Programs FastQC v 0.11.2 (FastQC) and Trim Galore v 0.4.0 (Trim Galore) were used to generate sequence quality reports and to trim/filter the sequences, respectively. For each sample, high-quality reads were obtained after trimming low-quality bases and the adapter sequences. The cleaned data for each sample were merged and aligned to the reference genome (ARS-UCD1.2) using bowtie2 under the Bismark software (0.14.5) with the parameters -p 3 -N 1 -D 20. The methylcytosine information was extracted using the bismark_methylation_extractor after deduplicating the duplication reads. The first 6 bp were ignored for the paired-end reads to decrease the potential effects of severe bias toward nonmethylation in the end-of-reads caused by end repairing.

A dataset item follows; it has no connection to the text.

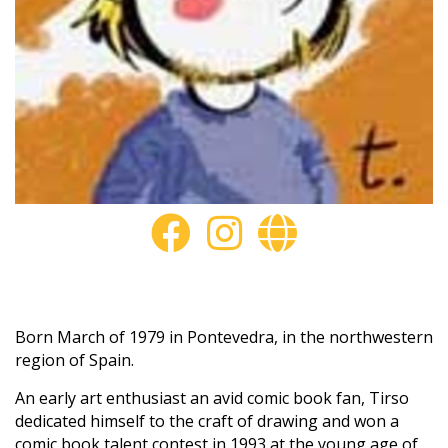
Born March of 1979 in Pontevedra, in the northwestern
region of Spain.
An early art enthusiast an avid comic book fan, Tirso
dedicated himself to the craft of drawing and won a
comic book talent contest in 1993,at the young age of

Genome sequencing library construction, sequencing, and identification of SNP
The lung DNA samples of the two Holstein cows were sequenced using the Illumina NextSeq550 platform, with the Nextera library preparation and sequence generation according to the manufacturer’s protocols. NGSQCToolkit v2.3.3 was used to trimmed adapter sequences and low-quality reads. All the clean reads were mapped on the reference genome (ARS-UCD1.2) using BWA v0.7.12 software. We only used the reliable mapped reads for SNP calling. The SNP positions within the aligned reads compared to the reference genome were detected using the pileup function in SAMtools v.1.7 utilities. SNPs were predicted with a minimum mapping quality (−Q) of 20 and with the minimum and maximum read depths of 3 and 100, respectively.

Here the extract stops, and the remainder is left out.